Tullman: There is some of that. No doubt. But look, there is an interest in what we’re doing, and people want to share their ideas with us, not just because of what we’re doing at Transcarent, but because of our venture capital firm. Young entrepreneurs are excited to tell us what they’re doing, and that’s great. I just have to find a balance. There are only so many hours in a day, and it’s a challenge to manage all of the emails. But I’m not unique. There are a lot of people in the same situation. I try to talk with as many people as I can and stay open to ideas. It was not too long ago that that was me. I was trying to capture someone’s ear. We have to remember where we came from.

8. You mentioned your venture capital firm, 7wireVentures. How does running that affect how you think, how you work or how you see the market?
Tullman: I’m fortunate to have a broad range of interests and hobbies. One of my hobbies is building companies. Working at 7wireVentures allows me to look at the best companies and the best ideas that are out there. Some we can incorporate into Transcarent. We can provide funding for others. It’s a source of energy for me—all the new ideas from all these entrepreneurs. It doesn’t sap my energy. People say, “You’re working all the time.” I say I’m having fun.

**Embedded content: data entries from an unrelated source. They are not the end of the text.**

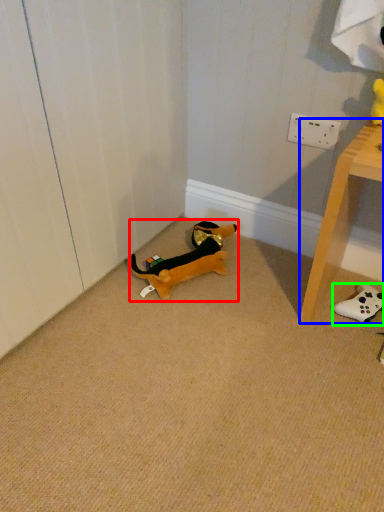 Question: Based on their relative distances, which object is nearer to toy (highlighted by a red box)? Choose from furniture (highlighted by a blue box) and toy (highlighted by a green box).

Choices:
 (A) furniture
 (B) toy

Answer: (A) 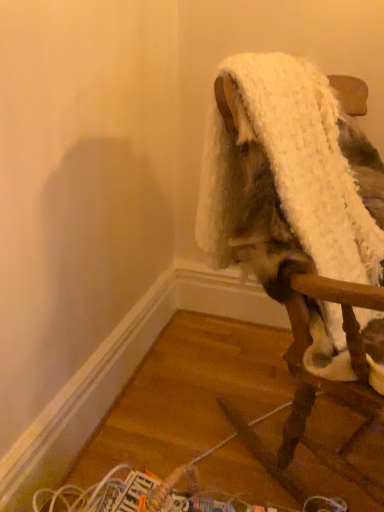 What do you see at coordinates (289, 261) in the screenshot? The height and width of the screenshot is (512, 384). I see `white fluffy blanket at upper right` at bounding box center [289, 261].

Measure the distance between white fluffy blanket at upper right and camera.

white fluffy blanket at upper right and camera are 31.29 inches apart from each other.

Where is `white fluffy blanket at upper right`? white fluffy blanket at upper right is located at coordinates (289, 261).

Where is `white fluffy blanket at upper right`? This screenshot has height=512, width=384. white fluffy blanket at upper right is located at coordinates (289, 261).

9. 7wireVentures is a catalyst for healthcare innovation. Let’s talk about the flip side. What’s the biggest barrier to healthcare innovation?
Tullman: We’ve created a structure that has on one side, all of us healthcare consumers who pay for their care and self-insured employers. On the other side are all the providers who provide the care. But in the middle, we have this enormous bureaucracy of payers and PBMs (pharmacy benefit managers) and all kinds of people and suppliers and distributors who make enormous amounts
of money from all the friction and inefficiencies in the system.

Any time you want to do something that would reduce the friction or make things efficient, you’re up against it because you’re taking money away from someone in the middle. That’s the biggest barrier. Now, I’m a capitalist. But making billions of dollars in profit in one quarter during a pandemic largely by denying care is unconscionable. That’s a very short-term and short-sighted strategy that leads people to say we need the government to run the healthcare system.

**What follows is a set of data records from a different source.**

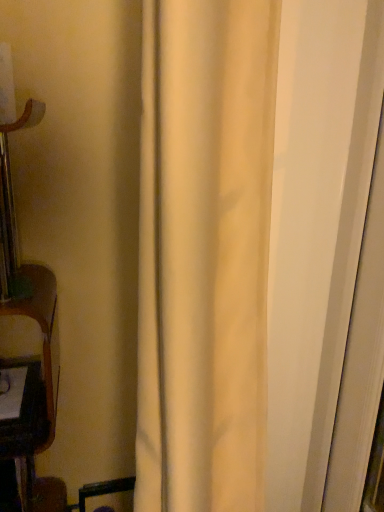 The image size is (384, 512). What do you see at coordinates (317, 228) in the screenshot?
I see `white glossy door at right` at bounding box center [317, 228].

The image size is (384, 512). I want to click on white glossy door at right, so click(x=317, y=228).

Where is `beige fabric curtain at center`? The image size is (384, 512). beige fabric curtain at center is located at coordinates (204, 252).

What is the approximate height of beige fabric curtain at center?

The height of beige fabric curtain at center is 3.72 feet.

Measure the distance between beige fabric curtain at center and camera.

The distance of beige fabric curtain at center from camera is 17.61 inches.

The width and height of the screenshot is (384, 512). Describe the element at coordinates (204, 252) in the screenshot. I see `beige fabric curtain at center` at that location.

10. Last question, Glen. When are you done, and how will you know it?
Tullman: I’ll quote Bill Gates. He said, “If I’d had some set idea of a finish line, don’t you think I would have crossed it years ago?” There isn’t a finish line for me, and I love what I do. I guess if there were ever a time that I stopped linking what I was doing, then I would do something else.

Burda’s Final Bit
Here’s my take. What’s good for customers is good for business. The same is true in healthcare. But we forget who the customer is. It’s the consumer. It’s the person who’s healthy and wants to stay that way. It’s the person with a chronic illness who wants to stay as healthy as possible. It’s the person who’s sick and wants to get better if not stay alive. I get the sense that Tullman gets it. He’s
a businessman to be sure, a very successful one at that, and he clearly is enjoying his hot streak. But he knows that the path to that success starts with the customer. Let’s hope he stays on course.